Gartenfest für Geschäftsfreunde

Gartenfest für Geschäftsfreunde

Ausgaben können Bewirtungskosten sein


Bewirtet ein Unternehmer Geschäftsfreunde, kann er diese Kosten als Betriebsausgaben von der Steuer absetzen. Doch was gilt bei Gartenfest?

Kein Steuervorteil für rein private Kosten

Bei Unternehmern sind Aufwendungen für Jagd oder Fischerei, für Segel- oder Motorjachten sowie für „ähnliche Zwecke“ nicht als Betriebsausgaben absetzbar. Das Abzugsverbot soll Steuergerechtigkeit verwirklichen. Es erfasst auch Ausgaben, die ausschließlich der Unterhaltung und Bewirtung der Geschäftsfreunde dienen.

Ausgaben für Gartenfest als Betriebsausgaben absetzbar

Nun hat der Bundesfinanzhof entschieden, dass Kosten für die Bewirtung und Unterhaltung von Geschäftsfreunden im Rahmen eines Gartenfests nicht zwingend unter das Abzugsverbot fallen und deshalb als Betriebsausgaben absetzbar sein können (Aktenzeichen VIII R 6/14).
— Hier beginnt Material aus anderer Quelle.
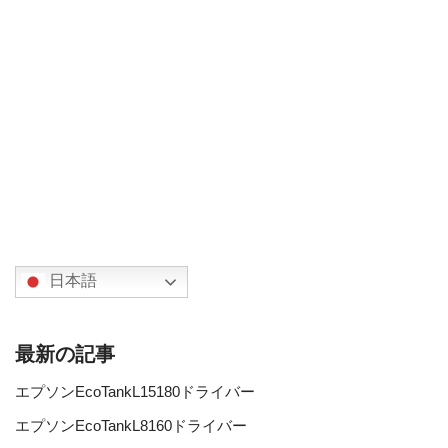
日本語
最新の記事
エプソンEcoTankL15180ドライバー
エプソンEcoTankL8160ドライバー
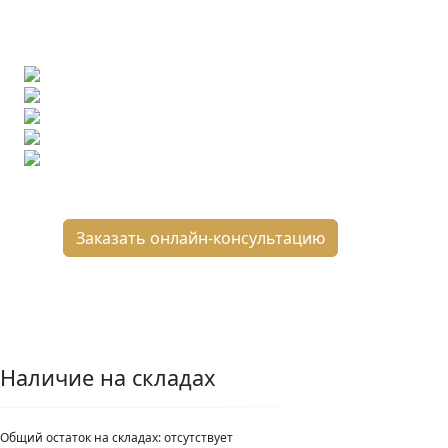
Позвоните нам и мы поможем ее найти,
либо предложим более выгодные аналоги.
Бесплатный 3D-проект
Демонстрация плитки
по видеозвонку
Подбор аналогов по вашим примерам
Расчет плитки и раскладка
Подбор вариантов под ваш бюджет
8 800 2-501-509
Заказать онлайн-консультацию
Наличие на складах
Общий остаток на складах:
отсутствует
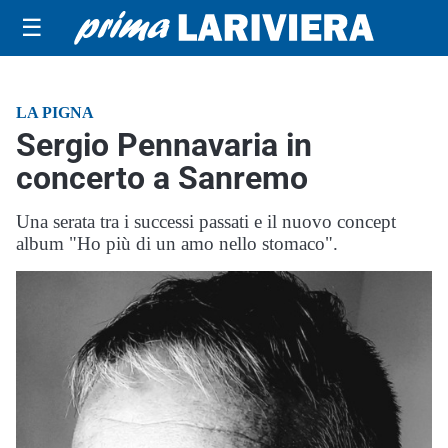
☰
LA PIGNA
Sergio Pennavaria in
concerto a Sanremo
Una serata tra i successi passati e il nuovo concept
album "Ho più di un amo nello stomaco".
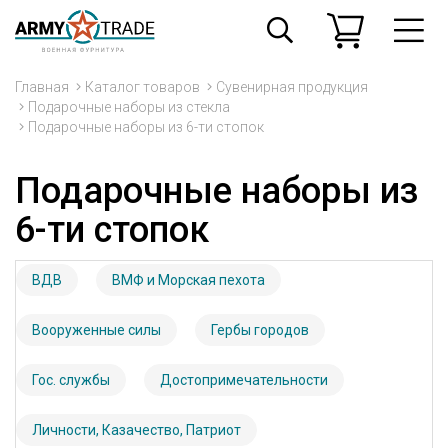
Главная
Каталог товаров
Сувенирная продукция
Подарочные наборы из стекла
Подарочные наборы из 6-ти стопок
Подарочные наборы из
6-ти стопок
ВДВ
ВМФ и Морская пехота
Вооруженные силы
Гербы городов
Гос. службы
Достопримечательности
Личности, Казачество, Патриот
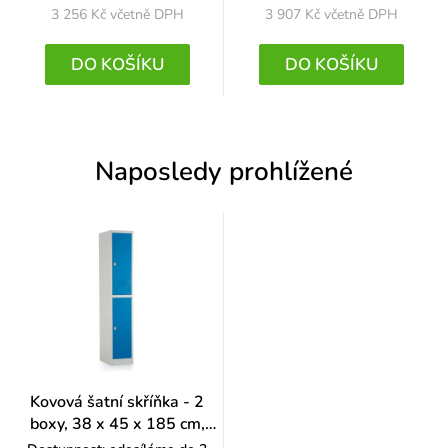
3 256 Kč
včetně DPH
3 907 Kč
včetně DPH
DO KOŠÍKU
DO KOŠÍKU
Naposledy prohlížené
Kovová šatní skříňka - 2
boxy, 38 x 45 x 185 cm,
otočný zámek, modrá - ral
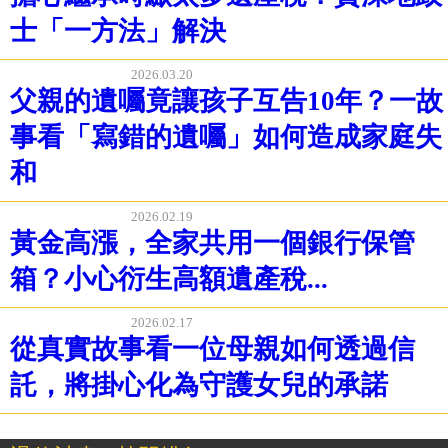
士「一方法」解決
2026.03.20
父親的遺囑竟讓孩子互告10年？一故
事看「寫錯的遺囑」如何造成家庭失
和
2026.02.19
黃金高漲，全家共用一個銀行保管
箱？小心衍生高額遺產稅...
2026.02.17
從真實故事看一位母親如何透過信
託，將掛心化為守護女兒的承諾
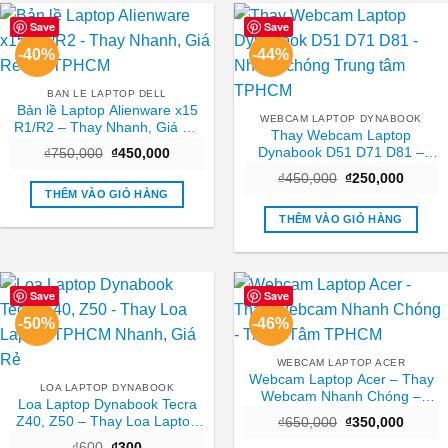
Save
Save
-40%
-44%
BAN LE LAPTOP DELL
Bản lề Laptop Alienware x15
WEBCAM LAPTOP DYNABOOK
R1/R2 – Thay Nhanh, Giá Rẻ
Thay Webcam Laptop
Tại TPHCM
Dynabook D51 D71 D81 –
Giá
Giá
₫
750,000
₫
450,000
gốc
hiện
Nhanh chóng Trung tâm
Giá
Giá
là:
tại
₫
450,000
₫
250,000
TPHCM
gốc
hiện
₫750,000.
là:
THÊM VÀO GIỎ HÀNG
là:
tại
₫450,000.
₫450,000.
là:
THÊM VÀO GIỎ HÀNG
₫250,0
Save
Save
-50%
-46%
WEBCAM LAPTOP ACER
Webcam Laptop Acer – Thay
LOA LAPTOP DYNABOOK
Webcam Nhanh Chóng –
Loa Laptop Dynabook Tecra
Trung Tâm TPHCM
Z40, Z50 – Thay Loa Laptop
Giá
Giá
₫
650,000
₫
350,000
gốc
hiện
TPHCM Nhanh, Giá Rẻ
Giá
Giá
₫
600
₫
300
là:
tại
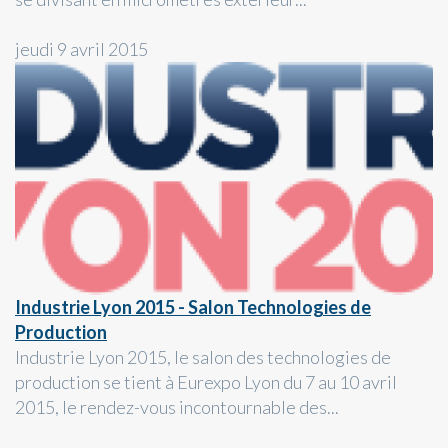
jeudi 9 avril 2015
Industrie Lyon 2015 - Salon Technologies de
Production
Industrie Lyon 2015, le salon des technologies de
production se tient à Eurexpo Lyon du 7 au 10 avril
2015, le rendez-vous incontournable des...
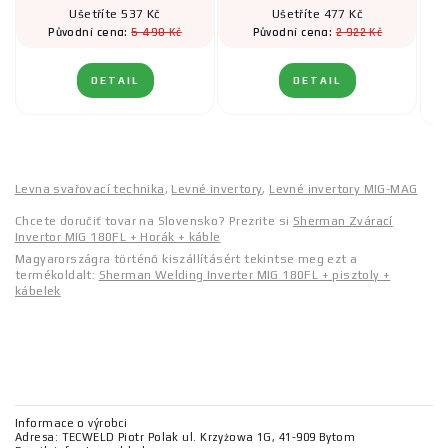
Ušetříte 537 Kč
Ušetříte 477 Kč
5 490 Kč
2 922 Kč
Původní cena:
Původní cena:
DETAIL
DETAIL
Levna svařovací technika
,
Levné invertory
,
Levné invertory MIG-MAG
Chcete doručiť tovar na Slovensko? Prezrite si
Sherman Zvárací
Invertor MIG 180FL + Horák + káble
Magyarországra történő kiszállításért tekintse meg ezt a
termékoldalt:
Sherman Welding Inverter MIG 180FL + pisztoly +
kábelek
Informace o výrobci
Adresa: TECWELD Piotr Polak ul. Krzyżowa 1G, 41-909 Bytom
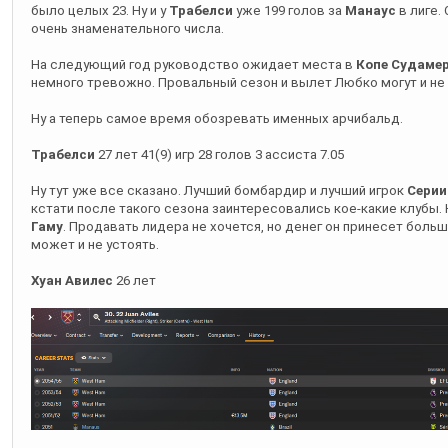
было целых 23. Ну и у
Трабелси
уже 199 голов за
Манаус
в лиге.
очень знаменательного числа.
На следующий год руководство ожидает места в
Копе Судаме
немного тревожно. Провальный сезон и вылет Любко могут и не 
Ну а теперь самое время обозревать именных арчибальд.
Трабелси
27 лет 41(9) игр 28 голов 3 ассиста 7.05
Ну тут уже все сказано. Лучший бомбардир и лучший игрок
Серии
кстати после такого сезона заинтересовались кое-какие клубы
Гаму
. Продавать лидера не хочется, но денег он принесет боль
может и не устоять.
Хуан Авилес
26 лет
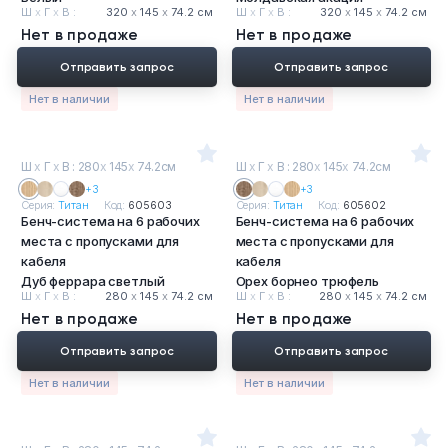
Ш
х
Г
х
В :
320
х
145
х
74.2 см
Ш
х
Г
х
В :
320
х
145
х
74.2 см
Нет в продаже
Нет в продаже
Отправить запрос
Отправить запрос
Нет в наличии
Нет в наличии
Ш
х
Г
х
В : 280
х
145
х
74.2см
Ш
х
Г
х
В : 280
х
145
х
74.2см
+3
+3
Серия:
Титан
Код:
605603
Серия:
Титан
Код:
605602
Бенч-система на 6 рабочих
Бенч-система на 6 рабочих
места с пропусками для
места с пропусками для
кабеля
кабеля
Дуб феррара светлый
Орех борнео трюфель
Ш
х
Г
х
В :
280
х
145
х
74.2 см
Ш
х
Г
х
В :
280
х
145
х
74.2 см
Нет в продаже
Нет в продаже
Отправить запрос
Отправить запрос
Нет в наличии
Нет в наличии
Nach Auffassung des BFH muss sich aus der Veranstaltung und ihrer Durchführung ergeben, dass Aufwendungen für eine überflüssige und unangemessene Unterhaltung und Repräsentation getragen werden. Die bloße Annahme eines Eventcharakters reicht hierfür nicht aus, da die unter das Abzugsverbot fallenden Aufwendungen für „ähnliche Zwecke“ wie bei den Regelbeispielen „unüblich“ sein müssen. Dies kann aufgrund eines besonderen Ortes der Veranstaltung oder der Art und Weise der Unterhaltung der Gäste der Fall sein.

Herrenabende eines Rechtsanwaltes abziehbar?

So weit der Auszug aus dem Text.